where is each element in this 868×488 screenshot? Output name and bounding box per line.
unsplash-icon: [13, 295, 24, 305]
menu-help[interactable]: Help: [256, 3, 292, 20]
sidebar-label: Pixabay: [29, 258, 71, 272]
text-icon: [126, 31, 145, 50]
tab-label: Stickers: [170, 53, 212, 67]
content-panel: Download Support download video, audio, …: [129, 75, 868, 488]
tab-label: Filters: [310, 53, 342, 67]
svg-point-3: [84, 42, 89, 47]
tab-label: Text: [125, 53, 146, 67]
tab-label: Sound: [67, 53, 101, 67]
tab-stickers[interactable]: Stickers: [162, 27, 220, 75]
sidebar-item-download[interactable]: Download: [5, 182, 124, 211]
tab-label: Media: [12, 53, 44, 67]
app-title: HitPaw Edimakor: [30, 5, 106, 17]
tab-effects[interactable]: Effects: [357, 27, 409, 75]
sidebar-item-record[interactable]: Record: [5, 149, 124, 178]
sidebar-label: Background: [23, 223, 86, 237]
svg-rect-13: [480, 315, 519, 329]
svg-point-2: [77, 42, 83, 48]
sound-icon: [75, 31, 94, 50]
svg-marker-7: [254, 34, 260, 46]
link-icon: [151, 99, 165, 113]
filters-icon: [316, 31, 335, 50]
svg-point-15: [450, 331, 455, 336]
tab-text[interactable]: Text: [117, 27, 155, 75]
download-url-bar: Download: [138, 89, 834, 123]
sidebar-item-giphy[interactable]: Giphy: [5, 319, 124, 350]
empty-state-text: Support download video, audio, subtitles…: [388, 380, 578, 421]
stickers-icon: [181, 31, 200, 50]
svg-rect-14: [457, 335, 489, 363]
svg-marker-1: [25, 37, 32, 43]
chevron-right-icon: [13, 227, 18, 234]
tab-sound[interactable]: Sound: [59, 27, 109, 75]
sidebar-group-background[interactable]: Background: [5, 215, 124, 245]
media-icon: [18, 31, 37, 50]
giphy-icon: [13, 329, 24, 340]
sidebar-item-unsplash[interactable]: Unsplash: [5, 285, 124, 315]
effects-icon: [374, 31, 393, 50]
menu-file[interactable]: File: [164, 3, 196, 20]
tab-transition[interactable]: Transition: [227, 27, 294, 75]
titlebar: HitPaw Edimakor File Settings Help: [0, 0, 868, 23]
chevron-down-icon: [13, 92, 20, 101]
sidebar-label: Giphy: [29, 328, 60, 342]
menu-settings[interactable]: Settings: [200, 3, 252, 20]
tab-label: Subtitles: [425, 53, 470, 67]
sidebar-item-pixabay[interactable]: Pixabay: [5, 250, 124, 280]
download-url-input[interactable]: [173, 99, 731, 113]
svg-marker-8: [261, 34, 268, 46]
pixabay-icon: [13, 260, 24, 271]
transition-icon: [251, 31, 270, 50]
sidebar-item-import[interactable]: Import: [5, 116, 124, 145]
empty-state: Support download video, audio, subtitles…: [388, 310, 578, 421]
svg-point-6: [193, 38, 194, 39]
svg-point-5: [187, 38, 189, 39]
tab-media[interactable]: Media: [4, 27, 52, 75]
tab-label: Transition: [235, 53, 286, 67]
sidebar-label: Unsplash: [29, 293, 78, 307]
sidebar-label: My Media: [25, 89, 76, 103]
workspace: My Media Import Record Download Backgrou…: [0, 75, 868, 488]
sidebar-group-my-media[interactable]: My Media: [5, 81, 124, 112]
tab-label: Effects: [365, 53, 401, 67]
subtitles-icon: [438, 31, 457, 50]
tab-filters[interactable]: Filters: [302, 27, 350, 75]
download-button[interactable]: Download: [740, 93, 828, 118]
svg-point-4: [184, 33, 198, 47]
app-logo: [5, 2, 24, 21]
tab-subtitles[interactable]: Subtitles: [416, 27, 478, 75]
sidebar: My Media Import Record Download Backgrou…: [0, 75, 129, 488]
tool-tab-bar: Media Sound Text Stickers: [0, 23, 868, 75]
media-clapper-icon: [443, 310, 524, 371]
○ ○ ○ ○ ○
**The problem:** Go through the listing above and reproduce all of it exactly.

**Answer to this task:**
where is each element in this 868×488 screenshot? Output name and bounding box per line.
unsplash-icon: [13, 295, 24, 305]
menu-help[interactable]: Help: [256, 3, 292, 20]
sidebar-label: Pixabay: [29, 258, 71, 272]
text-icon: [126, 31, 145, 50]
tab-label: Stickers: [170, 53, 212, 67]
content-panel: Download Support download video, audio, …: [129, 75, 868, 488]
tab-label: Filters: [310, 53, 342, 67]
svg-point-3: [84, 42, 89, 47]
tab-label: Text: [125, 53, 146, 67]
tab-label: Sound: [67, 53, 101, 67]
tab-stickers[interactable]: Stickers: [162, 27, 220, 75]
sidebar-item-download[interactable]: Download: [5, 182, 124, 211]
tab-label: Media: [12, 53, 44, 67]
app-title: HitPaw Edimakor: [30, 5, 106, 17]
tab-effects[interactable]: Effects: [357, 27, 409, 75]
sidebar-item-record[interactable]: Record: [5, 149, 124, 178]
sidebar-label: Background: [23, 223, 86, 237]
svg-rect-13: [480, 315, 519, 329]
svg-point-2: [77, 42, 83, 48]
sound-icon: [75, 31, 94, 50]
svg-marker-7: [254, 34, 260, 46]
link-icon: [151, 99, 165, 113]
filters-icon: [316, 31, 335, 50]
svg-point-15: [450, 331, 455, 336]
tab-text[interactable]: Text: [117, 27, 155, 75]
download-url-bar: Download: [138, 89, 834, 123]
sidebar-item-giphy[interactable]: Giphy: [5, 319, 124, 350]
empty-state-text: Support download video, audio, subtitles…: [388, 380, 578, 421]
stickers-icon: [181, 31, 200, 50]
svg-rect-14: [457, 335, 489, 363]
svg-marker-1: [25, 37, 32, 43]
chevron-right-icon: [13, 227, 18, 234]
tab-sound[interactable]: Sound: [59, 27, 109, 75]
sidebar-group-background[interactable]: Background: [5, 215, 124, 245]
media-icon: [18, 31, 37, 50]
giphy-icon: [13, 329, 24, 340]
sidebar-item-unsplash[interactable]: Unsplash: [5, 285, 124, 315]
effects-icon: [374, 31, 393, 50]
menu-file[interactable]: File: [164, 3, 196, 20]
tab-transition[interactable]: Transition: [227, 27, 294, 75]
titlebar: HitPaw Edimakor File Settings Help: [0, 0, 868, 23]
chevron-down-icon: [13, 92, 20, 101]
sidebar-label: Giphy: [29, 328, 60, 342]
menu-settings[interactable]: Settings: [200, 3, 252, 20]
tab-label: Subtitles: [425, 53, 470, 67]
sidebar-item-pixabay[interactable]: Pixabay: [5, 250, 124, 280]
download-url-input[interactable]: [173, 99, 731, 113]
svg-marker-8: [261, 34, 268, 46]
pixabay-icon: [13, 260, 24, 271]
transition-icon: [251, 31, 270, 50]
sidebar-item-import[interactable]: Import: [5, 116, 124, 145]
empty-state: Support download video, audio, subtitles…: [388, 310, 578, 421]
svg-point-6: [193, 38, 194, 39]
svg-point-5: [187, 38, 189, 39]
tab-media[interactable]: Media: [4, 27, 52, 75]
tab-label: Transition: [235, 53, 286, 67]
sidebar-label: Unsplash: [29, 293, 78, 307]
sidebar-label: My Media: [25, 89, 76, 103]
workspace: My Media Import Record Download Backgrou…: [0, 75, 868, 488]
sidebar-group-my-media[interactable]: My Media: [5, 81, 124, 112]
tab-label: Effects: [365, 53, 401, 67]
subtitles-icon: [438, 31, 457, 50]
tab-filters[interactable]: Filters: [302, 27, 350, 75]
download-button[interactable]: Download: [740, 93, 828, 118]
svg-point-4: [184, 33, 198, 47]
app-logo: [5, 2, 24, 21]
tab-subtitles[interactable]: Subtitles: [416, 27, 478, 75]
sidebar: My Media Import Record Download Backgrou…: [0, 75, 129, 488]
tool-tab-bar: Media Sound Text Stickers: [0, 23, 868, 75]
media-clapper-icon: [443, 310, 524, 371]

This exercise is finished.